Records provided below:

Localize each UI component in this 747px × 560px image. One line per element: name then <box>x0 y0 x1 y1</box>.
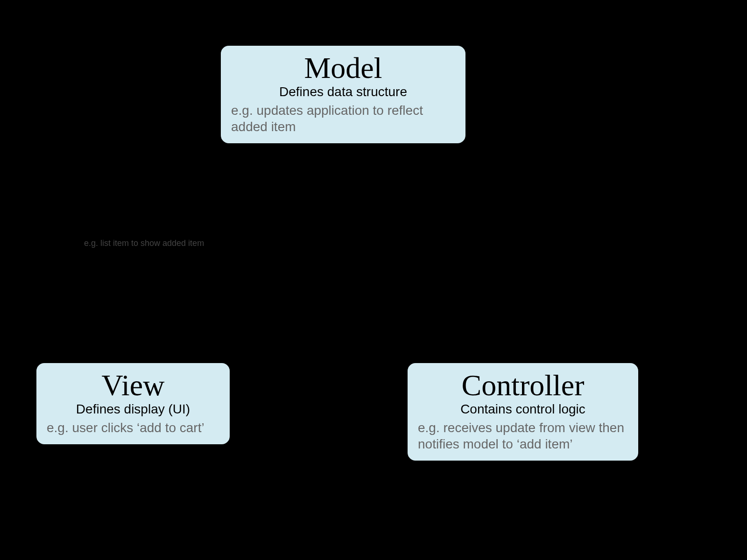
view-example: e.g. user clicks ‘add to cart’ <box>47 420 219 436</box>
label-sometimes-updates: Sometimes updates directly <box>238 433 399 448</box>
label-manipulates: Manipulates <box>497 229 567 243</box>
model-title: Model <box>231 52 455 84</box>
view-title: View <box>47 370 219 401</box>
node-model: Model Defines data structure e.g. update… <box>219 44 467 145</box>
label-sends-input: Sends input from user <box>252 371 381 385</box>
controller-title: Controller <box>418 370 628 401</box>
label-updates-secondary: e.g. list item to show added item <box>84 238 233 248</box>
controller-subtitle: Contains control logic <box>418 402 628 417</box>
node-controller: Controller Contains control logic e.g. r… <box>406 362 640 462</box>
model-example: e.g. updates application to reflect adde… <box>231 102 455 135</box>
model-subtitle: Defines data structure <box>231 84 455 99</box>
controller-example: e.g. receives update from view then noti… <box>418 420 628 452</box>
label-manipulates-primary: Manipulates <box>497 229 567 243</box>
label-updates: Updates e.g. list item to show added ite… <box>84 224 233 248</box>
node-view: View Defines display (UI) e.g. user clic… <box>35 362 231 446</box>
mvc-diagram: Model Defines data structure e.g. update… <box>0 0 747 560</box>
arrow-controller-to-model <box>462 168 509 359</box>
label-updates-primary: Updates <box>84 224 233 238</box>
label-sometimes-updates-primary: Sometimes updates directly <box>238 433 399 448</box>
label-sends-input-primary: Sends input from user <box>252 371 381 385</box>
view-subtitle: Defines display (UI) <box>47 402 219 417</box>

End of Records provided.
Records provided below:

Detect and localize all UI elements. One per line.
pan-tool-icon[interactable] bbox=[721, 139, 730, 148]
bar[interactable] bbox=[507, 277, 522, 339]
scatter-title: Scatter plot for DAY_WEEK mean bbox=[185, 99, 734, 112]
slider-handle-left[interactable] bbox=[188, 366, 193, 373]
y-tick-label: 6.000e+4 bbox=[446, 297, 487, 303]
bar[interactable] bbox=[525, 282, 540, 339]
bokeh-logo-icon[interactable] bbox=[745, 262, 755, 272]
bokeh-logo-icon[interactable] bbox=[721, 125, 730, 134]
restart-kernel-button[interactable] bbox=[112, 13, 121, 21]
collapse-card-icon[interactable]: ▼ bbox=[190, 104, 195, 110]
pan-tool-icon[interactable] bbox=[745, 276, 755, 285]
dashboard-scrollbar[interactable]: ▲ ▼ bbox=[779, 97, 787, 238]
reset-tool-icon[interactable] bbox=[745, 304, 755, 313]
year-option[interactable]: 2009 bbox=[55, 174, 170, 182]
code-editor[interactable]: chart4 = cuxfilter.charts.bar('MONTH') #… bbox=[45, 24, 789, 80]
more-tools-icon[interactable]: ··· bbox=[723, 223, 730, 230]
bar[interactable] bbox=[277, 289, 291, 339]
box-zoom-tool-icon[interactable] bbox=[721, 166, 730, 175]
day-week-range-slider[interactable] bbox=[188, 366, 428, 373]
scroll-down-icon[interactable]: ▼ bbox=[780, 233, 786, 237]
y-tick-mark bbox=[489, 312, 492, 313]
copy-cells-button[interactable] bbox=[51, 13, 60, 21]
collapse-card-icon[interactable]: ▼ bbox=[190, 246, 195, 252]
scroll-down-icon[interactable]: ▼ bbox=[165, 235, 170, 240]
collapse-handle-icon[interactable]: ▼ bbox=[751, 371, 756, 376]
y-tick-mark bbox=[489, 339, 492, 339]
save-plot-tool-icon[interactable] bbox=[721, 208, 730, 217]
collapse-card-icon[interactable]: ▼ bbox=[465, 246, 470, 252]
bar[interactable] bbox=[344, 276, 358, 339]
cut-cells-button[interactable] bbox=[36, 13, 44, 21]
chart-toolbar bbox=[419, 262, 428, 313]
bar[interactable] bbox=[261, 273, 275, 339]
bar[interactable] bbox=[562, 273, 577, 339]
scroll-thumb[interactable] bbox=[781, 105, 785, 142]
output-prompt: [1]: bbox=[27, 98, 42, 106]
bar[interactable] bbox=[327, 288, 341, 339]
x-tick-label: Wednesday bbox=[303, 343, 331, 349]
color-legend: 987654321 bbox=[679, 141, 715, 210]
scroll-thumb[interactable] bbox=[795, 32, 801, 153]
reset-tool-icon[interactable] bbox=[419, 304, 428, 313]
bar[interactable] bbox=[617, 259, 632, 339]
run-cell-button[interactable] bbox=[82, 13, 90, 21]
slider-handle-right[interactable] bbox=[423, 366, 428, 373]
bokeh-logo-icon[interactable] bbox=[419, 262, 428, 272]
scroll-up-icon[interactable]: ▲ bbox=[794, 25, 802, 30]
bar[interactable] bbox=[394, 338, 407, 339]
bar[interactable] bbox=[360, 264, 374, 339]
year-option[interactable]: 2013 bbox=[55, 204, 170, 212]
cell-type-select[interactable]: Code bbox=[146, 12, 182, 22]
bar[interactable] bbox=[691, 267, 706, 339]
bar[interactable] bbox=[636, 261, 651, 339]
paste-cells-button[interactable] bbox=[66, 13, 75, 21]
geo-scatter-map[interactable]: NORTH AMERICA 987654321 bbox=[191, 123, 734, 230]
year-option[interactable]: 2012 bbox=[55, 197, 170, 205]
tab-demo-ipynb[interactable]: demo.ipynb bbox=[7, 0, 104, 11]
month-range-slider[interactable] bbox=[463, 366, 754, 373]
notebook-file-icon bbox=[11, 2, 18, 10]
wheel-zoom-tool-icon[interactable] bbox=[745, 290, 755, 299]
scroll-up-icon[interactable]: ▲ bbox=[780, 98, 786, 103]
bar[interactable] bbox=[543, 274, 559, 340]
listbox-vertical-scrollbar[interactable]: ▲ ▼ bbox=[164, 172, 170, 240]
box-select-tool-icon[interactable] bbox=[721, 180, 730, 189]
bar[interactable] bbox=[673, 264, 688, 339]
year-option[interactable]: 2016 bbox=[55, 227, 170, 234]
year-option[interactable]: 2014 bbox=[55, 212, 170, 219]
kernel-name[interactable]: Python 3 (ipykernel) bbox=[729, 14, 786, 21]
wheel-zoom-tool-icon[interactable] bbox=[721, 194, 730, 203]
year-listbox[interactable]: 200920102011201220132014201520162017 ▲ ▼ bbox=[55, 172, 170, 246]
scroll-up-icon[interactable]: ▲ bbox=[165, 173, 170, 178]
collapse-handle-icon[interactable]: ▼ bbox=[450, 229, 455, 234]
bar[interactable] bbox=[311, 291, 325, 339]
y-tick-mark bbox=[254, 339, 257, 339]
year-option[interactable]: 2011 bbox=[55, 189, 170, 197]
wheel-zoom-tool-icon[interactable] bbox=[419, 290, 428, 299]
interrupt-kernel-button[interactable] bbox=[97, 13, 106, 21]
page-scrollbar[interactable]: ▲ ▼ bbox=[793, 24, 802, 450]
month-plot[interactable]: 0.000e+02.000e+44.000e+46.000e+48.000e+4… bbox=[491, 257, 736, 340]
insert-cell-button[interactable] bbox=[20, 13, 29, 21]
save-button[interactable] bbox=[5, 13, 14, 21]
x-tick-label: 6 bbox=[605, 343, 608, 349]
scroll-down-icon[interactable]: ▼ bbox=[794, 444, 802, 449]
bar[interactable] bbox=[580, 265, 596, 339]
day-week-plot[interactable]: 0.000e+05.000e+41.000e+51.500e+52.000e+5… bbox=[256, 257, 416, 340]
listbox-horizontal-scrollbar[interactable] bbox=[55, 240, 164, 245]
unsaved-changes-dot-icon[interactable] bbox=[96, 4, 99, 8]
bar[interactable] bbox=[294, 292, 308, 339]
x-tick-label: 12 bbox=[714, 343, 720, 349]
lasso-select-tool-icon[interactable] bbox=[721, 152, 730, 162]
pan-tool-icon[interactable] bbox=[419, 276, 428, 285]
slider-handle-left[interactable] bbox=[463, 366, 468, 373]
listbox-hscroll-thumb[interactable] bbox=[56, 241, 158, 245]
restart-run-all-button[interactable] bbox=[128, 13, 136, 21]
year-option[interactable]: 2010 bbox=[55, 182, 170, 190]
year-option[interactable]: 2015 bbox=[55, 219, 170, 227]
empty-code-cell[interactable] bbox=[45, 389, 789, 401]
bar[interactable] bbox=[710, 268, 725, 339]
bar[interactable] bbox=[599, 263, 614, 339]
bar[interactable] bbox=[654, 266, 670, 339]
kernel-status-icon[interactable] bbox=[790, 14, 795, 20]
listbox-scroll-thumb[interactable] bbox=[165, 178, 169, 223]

End of Records provided.

**What to work on:** Among the lines above, please find those with "display" and copy them.

**Result for this exercise:**
node-view: View Defines display (UI) e.g. user clic… <box>35 362 231 446</box>
view-subtitle: Defines display (UI) <box>47 402 219 417</box>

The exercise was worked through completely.